On April 30, Shults’ construction crew proceeded to work on the structure on Lot 108 to further secure and place foundation posts. The four pilings placed in the holes on Lot 107 the day before remained in place. The construction crew and most of its equipment, and most construction work, was proceeding on Lot 108 merely because of the order of Mr. Shults to his crew to finish placing the foundation posts on that lot first, on that day. During the morning of that day, representatives of the Department arrived on the site and advised Mr. Shults that the construction activities appeared to be illegal and seaward of the Coastal Construction Control Line. They advised him that any further activity of that type would be undertaken at his and the lot owner’s risk and expense. Mr. Shults thus ceased activities on both lots for a time, but during the following week, after discussing the dispute with certain Department employees, arrived at the opinion that the owner’s construction activities had achieved grandfather status and that no permit from the Department would be required. He thus undertook to finish placing the foundation pilings on both lots. All the foundation pilings were installed on both lots by the end of the second week of May, 1984.

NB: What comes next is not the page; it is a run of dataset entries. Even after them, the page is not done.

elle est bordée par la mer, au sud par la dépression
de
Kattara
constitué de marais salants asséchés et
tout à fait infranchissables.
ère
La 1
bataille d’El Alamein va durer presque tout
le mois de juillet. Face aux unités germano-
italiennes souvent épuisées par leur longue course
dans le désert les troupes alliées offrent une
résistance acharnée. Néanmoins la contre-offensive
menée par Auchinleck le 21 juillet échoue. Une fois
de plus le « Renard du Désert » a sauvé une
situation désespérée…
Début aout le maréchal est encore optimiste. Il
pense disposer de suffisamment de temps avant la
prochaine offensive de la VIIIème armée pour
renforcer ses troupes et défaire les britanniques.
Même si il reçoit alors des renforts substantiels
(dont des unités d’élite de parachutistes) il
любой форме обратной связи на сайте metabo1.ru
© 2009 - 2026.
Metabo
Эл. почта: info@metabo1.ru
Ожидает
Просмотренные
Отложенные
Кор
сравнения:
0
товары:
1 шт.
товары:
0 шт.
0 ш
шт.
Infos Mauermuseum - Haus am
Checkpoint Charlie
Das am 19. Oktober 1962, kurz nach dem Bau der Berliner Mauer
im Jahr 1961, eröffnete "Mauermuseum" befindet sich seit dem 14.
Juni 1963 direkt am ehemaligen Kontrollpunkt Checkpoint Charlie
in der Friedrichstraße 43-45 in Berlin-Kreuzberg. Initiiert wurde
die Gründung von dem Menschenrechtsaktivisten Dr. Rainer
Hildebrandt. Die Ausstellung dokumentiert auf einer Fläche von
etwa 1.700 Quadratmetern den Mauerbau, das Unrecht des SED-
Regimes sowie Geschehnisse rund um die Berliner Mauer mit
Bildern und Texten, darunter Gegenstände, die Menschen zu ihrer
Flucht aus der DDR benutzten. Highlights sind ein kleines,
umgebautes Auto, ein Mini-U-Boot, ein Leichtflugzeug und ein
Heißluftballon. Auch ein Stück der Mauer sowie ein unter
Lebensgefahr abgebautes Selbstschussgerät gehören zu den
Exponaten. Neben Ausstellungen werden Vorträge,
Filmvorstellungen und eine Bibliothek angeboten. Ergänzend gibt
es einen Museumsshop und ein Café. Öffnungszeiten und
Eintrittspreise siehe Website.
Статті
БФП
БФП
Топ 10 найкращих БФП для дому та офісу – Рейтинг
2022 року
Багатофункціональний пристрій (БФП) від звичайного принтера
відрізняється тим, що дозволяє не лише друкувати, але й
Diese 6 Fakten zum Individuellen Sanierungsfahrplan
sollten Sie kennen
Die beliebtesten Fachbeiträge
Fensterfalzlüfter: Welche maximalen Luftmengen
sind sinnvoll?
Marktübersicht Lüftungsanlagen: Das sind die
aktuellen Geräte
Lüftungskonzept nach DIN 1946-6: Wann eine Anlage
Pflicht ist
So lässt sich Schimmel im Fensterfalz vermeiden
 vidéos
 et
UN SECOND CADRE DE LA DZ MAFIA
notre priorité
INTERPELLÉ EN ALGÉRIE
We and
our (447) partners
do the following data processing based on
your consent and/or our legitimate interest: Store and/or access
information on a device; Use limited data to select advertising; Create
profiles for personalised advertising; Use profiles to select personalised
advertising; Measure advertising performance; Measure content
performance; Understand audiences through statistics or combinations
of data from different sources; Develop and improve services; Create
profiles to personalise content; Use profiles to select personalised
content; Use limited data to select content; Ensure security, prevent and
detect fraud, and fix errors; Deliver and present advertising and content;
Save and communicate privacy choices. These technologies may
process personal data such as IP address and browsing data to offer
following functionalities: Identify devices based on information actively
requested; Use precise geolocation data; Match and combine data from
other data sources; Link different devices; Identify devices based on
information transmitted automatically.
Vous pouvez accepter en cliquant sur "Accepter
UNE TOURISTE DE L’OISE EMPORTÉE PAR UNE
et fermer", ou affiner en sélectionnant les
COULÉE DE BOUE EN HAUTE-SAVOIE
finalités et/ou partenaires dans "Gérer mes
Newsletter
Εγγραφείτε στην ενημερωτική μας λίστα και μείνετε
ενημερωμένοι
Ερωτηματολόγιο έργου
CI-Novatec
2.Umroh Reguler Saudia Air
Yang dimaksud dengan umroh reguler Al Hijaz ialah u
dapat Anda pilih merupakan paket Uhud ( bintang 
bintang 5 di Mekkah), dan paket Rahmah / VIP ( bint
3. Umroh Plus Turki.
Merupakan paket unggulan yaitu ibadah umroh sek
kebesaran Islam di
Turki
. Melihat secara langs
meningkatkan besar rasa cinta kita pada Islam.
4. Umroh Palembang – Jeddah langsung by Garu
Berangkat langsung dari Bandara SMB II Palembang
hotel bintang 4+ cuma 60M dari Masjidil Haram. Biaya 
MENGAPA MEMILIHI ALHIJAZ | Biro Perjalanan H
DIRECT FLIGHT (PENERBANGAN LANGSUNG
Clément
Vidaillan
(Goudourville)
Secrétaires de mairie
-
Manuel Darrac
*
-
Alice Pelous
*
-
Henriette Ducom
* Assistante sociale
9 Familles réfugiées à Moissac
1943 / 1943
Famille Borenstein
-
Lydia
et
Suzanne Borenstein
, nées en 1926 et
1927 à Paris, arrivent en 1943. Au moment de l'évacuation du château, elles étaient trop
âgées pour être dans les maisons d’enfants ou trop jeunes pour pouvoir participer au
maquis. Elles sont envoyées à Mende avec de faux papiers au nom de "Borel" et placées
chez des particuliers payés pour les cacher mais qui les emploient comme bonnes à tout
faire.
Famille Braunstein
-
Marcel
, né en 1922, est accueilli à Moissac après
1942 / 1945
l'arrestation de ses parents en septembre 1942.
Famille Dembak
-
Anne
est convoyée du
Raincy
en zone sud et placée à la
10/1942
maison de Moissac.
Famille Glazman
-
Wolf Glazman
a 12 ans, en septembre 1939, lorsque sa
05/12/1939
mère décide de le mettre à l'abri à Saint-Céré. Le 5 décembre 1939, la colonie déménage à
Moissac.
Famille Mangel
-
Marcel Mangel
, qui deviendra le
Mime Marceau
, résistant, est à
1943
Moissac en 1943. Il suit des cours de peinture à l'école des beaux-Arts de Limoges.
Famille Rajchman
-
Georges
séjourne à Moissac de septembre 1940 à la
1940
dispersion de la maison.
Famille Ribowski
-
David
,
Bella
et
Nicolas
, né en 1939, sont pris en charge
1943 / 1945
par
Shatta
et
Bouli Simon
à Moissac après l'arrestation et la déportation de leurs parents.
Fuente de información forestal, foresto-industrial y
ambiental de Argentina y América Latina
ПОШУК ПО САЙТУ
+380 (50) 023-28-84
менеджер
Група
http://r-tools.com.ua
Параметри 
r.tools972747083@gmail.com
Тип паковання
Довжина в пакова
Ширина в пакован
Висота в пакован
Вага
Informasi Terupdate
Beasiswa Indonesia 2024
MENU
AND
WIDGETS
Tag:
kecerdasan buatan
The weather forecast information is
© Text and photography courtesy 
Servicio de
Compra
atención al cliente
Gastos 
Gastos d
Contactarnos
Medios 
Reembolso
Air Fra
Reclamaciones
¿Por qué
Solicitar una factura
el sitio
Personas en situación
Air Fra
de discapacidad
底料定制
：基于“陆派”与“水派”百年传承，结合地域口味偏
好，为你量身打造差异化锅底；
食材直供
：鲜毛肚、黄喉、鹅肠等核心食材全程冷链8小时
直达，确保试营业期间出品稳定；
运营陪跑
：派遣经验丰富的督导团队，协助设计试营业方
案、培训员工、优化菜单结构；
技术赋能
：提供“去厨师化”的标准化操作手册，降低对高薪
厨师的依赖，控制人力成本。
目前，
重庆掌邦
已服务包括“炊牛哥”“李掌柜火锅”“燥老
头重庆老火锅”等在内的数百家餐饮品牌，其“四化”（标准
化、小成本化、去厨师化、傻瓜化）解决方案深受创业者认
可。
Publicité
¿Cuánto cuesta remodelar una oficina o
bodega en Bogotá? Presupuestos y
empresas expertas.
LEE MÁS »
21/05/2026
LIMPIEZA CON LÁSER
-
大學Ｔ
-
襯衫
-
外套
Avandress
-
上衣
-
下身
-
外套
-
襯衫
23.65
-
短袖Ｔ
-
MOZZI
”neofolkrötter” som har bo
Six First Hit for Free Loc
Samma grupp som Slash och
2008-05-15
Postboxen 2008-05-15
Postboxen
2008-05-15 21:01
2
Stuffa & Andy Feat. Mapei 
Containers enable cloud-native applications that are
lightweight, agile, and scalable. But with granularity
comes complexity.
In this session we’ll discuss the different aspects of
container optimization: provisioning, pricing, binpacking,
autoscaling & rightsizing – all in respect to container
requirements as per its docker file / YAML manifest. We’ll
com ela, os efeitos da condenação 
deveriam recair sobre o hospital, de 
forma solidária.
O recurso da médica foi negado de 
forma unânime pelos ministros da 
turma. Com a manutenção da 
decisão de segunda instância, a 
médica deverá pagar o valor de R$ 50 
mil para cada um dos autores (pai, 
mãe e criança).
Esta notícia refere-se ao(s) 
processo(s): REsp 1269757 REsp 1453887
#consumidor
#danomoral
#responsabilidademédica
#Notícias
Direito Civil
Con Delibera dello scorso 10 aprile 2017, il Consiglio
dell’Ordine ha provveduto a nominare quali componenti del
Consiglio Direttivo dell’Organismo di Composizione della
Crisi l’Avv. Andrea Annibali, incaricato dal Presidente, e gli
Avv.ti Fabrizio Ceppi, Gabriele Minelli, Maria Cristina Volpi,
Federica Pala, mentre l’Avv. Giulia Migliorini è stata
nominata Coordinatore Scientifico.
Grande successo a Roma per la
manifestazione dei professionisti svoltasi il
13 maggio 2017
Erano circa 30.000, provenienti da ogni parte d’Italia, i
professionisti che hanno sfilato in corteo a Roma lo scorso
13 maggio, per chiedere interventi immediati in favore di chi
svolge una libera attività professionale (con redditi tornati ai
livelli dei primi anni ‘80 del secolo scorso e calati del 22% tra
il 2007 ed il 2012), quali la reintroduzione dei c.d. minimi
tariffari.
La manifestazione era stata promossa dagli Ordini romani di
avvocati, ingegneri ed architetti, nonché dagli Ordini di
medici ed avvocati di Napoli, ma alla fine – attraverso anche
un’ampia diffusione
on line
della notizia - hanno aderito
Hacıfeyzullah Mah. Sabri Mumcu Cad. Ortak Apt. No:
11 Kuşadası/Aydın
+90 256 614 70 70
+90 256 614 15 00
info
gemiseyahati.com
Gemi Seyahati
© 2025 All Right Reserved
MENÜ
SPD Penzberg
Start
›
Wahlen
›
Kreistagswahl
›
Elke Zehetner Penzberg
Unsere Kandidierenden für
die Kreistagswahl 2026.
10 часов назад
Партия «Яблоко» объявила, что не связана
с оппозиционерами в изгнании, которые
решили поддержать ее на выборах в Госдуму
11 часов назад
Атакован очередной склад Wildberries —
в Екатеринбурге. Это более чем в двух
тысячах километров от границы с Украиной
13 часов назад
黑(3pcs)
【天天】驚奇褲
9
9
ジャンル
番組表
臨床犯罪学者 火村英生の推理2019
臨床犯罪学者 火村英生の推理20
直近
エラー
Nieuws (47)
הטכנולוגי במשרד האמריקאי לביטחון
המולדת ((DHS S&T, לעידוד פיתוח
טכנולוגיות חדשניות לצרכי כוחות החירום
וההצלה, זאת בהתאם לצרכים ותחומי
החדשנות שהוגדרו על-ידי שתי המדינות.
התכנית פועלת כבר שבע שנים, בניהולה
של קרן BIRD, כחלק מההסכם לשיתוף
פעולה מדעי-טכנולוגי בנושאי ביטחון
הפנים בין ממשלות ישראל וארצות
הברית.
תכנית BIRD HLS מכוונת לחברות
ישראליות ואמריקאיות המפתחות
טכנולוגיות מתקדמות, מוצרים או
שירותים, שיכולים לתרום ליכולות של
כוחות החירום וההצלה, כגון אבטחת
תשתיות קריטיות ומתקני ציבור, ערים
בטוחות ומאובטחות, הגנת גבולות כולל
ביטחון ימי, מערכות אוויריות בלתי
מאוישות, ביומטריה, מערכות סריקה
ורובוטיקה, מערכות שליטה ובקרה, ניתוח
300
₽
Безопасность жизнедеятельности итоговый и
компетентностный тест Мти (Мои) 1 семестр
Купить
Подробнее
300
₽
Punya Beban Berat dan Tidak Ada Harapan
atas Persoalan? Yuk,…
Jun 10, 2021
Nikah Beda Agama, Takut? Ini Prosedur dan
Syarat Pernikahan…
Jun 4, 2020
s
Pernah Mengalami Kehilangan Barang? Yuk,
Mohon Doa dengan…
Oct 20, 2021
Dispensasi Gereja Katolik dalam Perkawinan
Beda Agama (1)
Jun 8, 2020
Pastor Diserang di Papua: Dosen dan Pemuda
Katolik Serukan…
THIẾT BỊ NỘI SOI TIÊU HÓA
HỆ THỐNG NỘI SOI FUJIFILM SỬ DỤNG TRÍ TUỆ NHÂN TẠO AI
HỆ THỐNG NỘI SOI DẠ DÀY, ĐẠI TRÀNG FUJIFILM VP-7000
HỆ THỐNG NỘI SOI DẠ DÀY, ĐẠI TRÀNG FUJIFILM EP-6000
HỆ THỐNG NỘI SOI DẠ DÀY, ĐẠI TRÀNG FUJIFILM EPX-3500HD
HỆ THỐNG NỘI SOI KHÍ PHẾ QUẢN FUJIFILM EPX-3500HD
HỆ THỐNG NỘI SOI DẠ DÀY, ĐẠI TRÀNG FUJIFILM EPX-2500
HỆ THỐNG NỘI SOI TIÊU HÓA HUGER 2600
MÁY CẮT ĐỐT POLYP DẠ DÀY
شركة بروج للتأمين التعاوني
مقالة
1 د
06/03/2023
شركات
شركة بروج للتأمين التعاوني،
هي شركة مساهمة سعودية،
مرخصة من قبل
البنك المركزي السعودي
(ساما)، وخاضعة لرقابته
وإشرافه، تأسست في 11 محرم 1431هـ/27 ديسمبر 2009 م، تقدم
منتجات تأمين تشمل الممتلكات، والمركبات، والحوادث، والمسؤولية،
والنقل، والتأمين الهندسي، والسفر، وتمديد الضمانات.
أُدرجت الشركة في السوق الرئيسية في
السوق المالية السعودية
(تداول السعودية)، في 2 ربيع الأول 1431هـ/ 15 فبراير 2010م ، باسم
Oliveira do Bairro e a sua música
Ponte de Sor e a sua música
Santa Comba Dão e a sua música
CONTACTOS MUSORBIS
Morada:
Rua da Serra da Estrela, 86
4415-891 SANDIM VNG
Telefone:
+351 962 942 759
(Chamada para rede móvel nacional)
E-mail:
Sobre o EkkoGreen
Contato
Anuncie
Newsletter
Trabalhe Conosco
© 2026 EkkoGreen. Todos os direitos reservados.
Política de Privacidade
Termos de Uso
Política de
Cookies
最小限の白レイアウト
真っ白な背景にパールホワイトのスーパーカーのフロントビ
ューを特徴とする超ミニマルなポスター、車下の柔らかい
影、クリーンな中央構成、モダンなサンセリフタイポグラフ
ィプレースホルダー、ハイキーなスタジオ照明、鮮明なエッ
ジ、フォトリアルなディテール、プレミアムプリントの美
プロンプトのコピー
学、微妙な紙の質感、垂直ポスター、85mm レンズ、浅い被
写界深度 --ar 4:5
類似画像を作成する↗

Mr. Shults then contacted Dr. Nichols by telephone in Illnois informing him about the progress of the job, including the height of the piling. During this conversation Dr. Nichols became concerned that the pilings on Lot 107 did not project above the surface of the ground as far as he had anticipated, thus obstructing his view of the Gulf of Mexico from the beach house which would be constructed on top of the pilings. The view would be obstructed by the existing sand dune which Dr. Nichols had not wanted to disturb, hence located his house in the more landward position at issue. In order to provide the desired view of the Gulf over the intervening sand dune, Dr. Nichols instructed Mr. Shults to replace the existing pilings on Lot 107 with longer ones. Mr. Shults purchased new pilings, had them delivered to the site, removed the original poles and installed the new ones in their place in the same holes, including the four holes that were dug prior to the effective date of the Coastal Construction Control Line.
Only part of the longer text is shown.